Without Migrant Workers, Summer Sours for Cape Cod Businesses
Date: November 6, 2017
From April until Thanksgiving each year, a neon lobster shines out over the streets of Provincetown, Massachusetts, calling tourists to The Lobster Pot, where for the past 45 years Chef Tim McNulty’s family has been serving up lobster rolls, chowder, and other Cape Cod specialties to as many as 200,000 diners a year. Between 2015 and 2017, however, the neon sign — and the restaurant — has been shuttered until mid-May.
That is because McNulty has faced delays getting the 35 to 40 foreign guest workers he relies on to keep his restaurant running at full capacity. McNulty says keeping the restaurant closed for the month of May has cost him $900,000 in lost revenues. It has hurt the community, too, by cutting what he can pay dozens of U.S. employees, suppliers, and the government. “It translates to $100,000 of meal taxes that we didn’t pay,” he says. “That’s a big loss for the economy.”
Our H-2B workers fill the gaps, and keep all us Americans working.
McNulty hires his foreign workers through the H-2B visa program, which was designed to help employers overcome seasonal local labor shortages. That’s certainly the case in Provincetown, which has just 2,800 year-round residents but sees its population explode to 65,000 during the summer months as tourists flock to Cape Cod. “We’re a classic example of why the H-2B system exists in the first place,” McNulty says. “It’s crazy how busy it gets down here.”
Cape Cod’s population has been aging, and second-home owners and retirees have replaced young working families, who can no longer afford to buy homes. That’s making it harder for businesses like The Lobster Pot to find U.S.-born workers for low-skilled jobs as janitors, dishwashers, and food servers. McNulty advertises nationally, and hires everyone who turns up at his door. But he always comes up short. “It’s not a question of us not hiring Americans. All the Americans that live here have jobs,” McNulty says. “The economy has grown, the tourism has grown, but the American workforce has dwindled.”
That’s where the H-2B program comes in. McNulty hires three dozen or so Jamaican workers who arrive each season, then return home when the restaurant closes for the winter. Without them, McNulty would not be able to operate at full capacity, and he would have to close up shop before the season ends. In fact, it is because of these temporary visas that he is able to employ up to 70 U.S. workers. Research backs this up: Each H-2B worker supports or creates 4.64 jobs for U.S. workers. Massachusetts employers hired 2,798 guest workers using H-2B visas in 2014, suggesting that almost 13,000 American workers owe their jobs to the program.
Although McNulty relies on the H-2B visa program, it is far from ideal and has created some problems for him in recent years. In addition to delays that have forced him to open late, there is always the looming threat that he will not get the workers he needs at all. Only 66,000 visas are issued each year, and in 2017 Congress did not exempt returning workers from counting toward the visa cap. McNulty was fortunate and received his workers. Other businesses in the area did not. “Many people I know didn’t get anybody,” he says. “Clearly, there’s more demand than there is supply.”

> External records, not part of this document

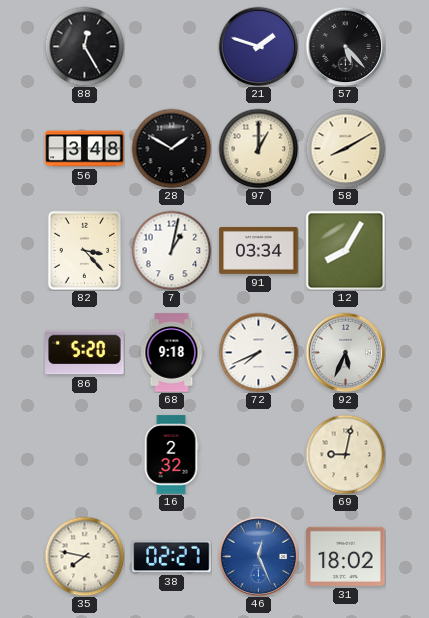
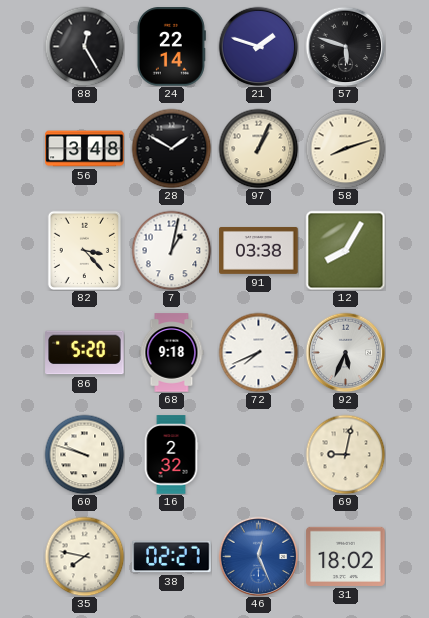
24: none -> 22:14
57: 5:23 -> 5:48
97: 1:00 -> 1:04
58: 8:10 -> 8:12
91: 03:34 -> 03:38
60: none -> 9:48
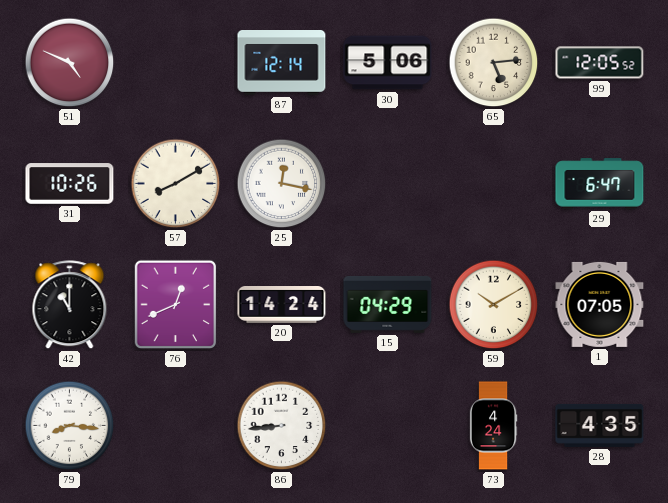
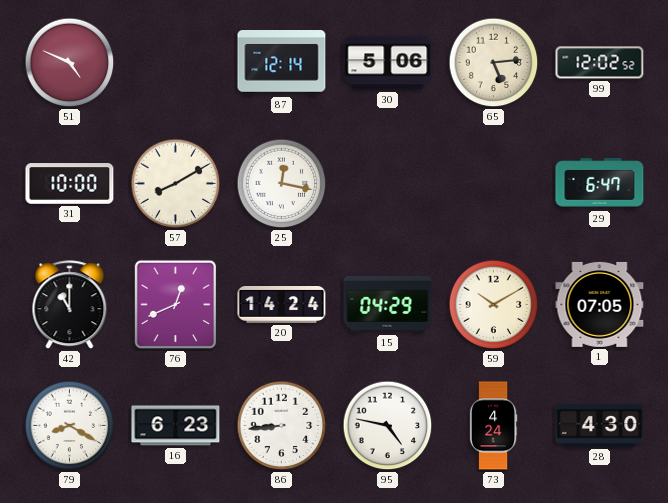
99: 12:05 -> 12:02
31: 10:26 -> 10:00
79: 8:16 -> 8:20
16: none -> 6:23
95: none -> 4:47
28: 4:35 -> 4:30
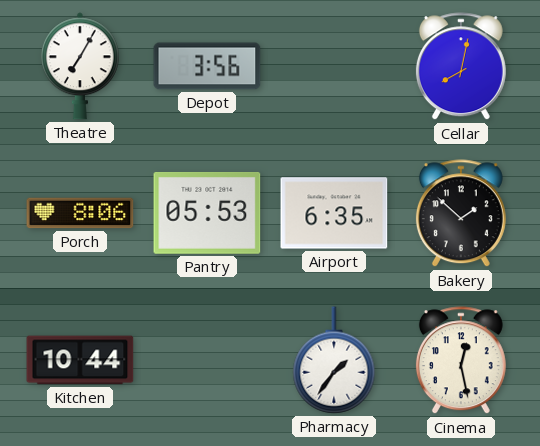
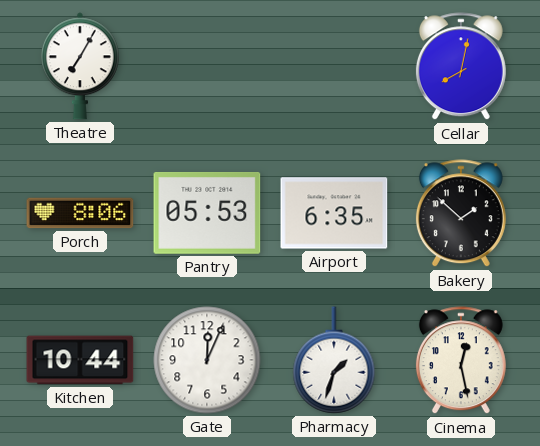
Depot: 3:56 -> none
Gate: none -> 12:04
Pharmacy: 1:36 -> 1:33
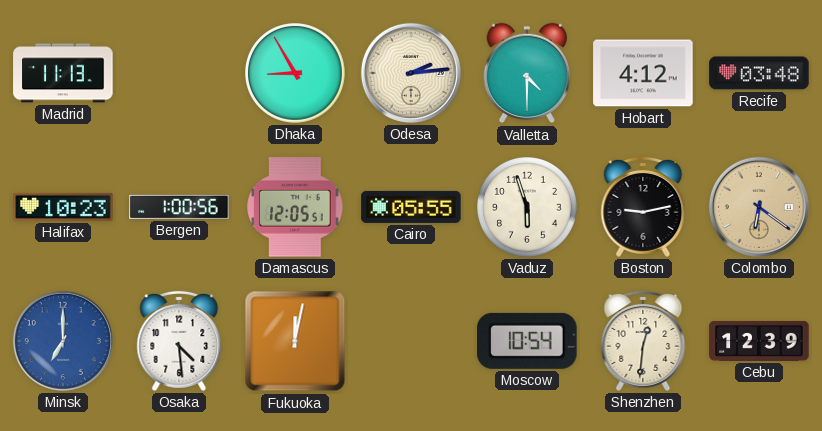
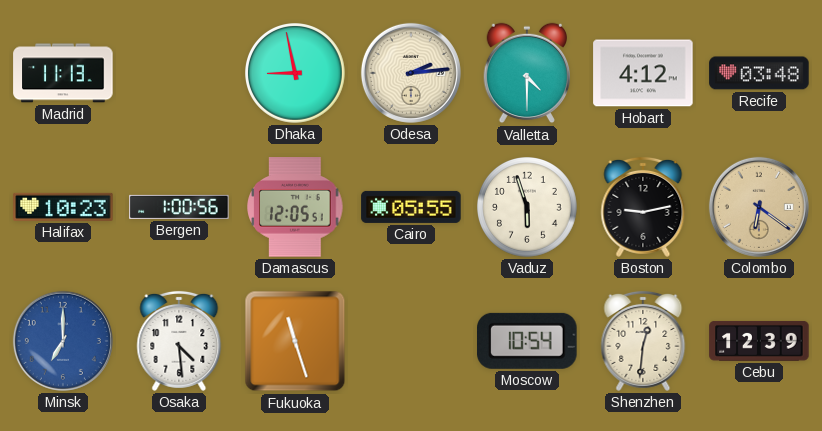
Dhaka: 8:55 -> 8:58
Fukuoka: 12:02 -> 11:27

McNulty knows next year it might be The Lobster Pot that is left without H-2B workers, so he recently drew up a contingency plan. Without guest workers, he calculates that The Lobster Pot would have to stay closed for the weekday lunch service and one evening each week, and operate at reduced capacity the rest of the time. That would cost McNulty several million dollars in lost sales, with a corresponding impact on his tax payments, employee wages, and supplier payments. “We’ll be down 40 percent, and the domino effect will be felt by many, many people around our area,” he says. “It’s going to be devastating.”
This isn’t just a problem on Cape Cod. “The same thing’s happening to small businesses all over the country,” McNulty says. What’s needed, he believes, is immigration reform that makes it easier for employers to hire the guest workers they need so that they can operate at full capacity and keep delivering jobs for Americans, too. “This isn’t hypothetical — it’s real,” McNulty says. “Our H-2B workers fill the gaps, and keep all us Americans working.”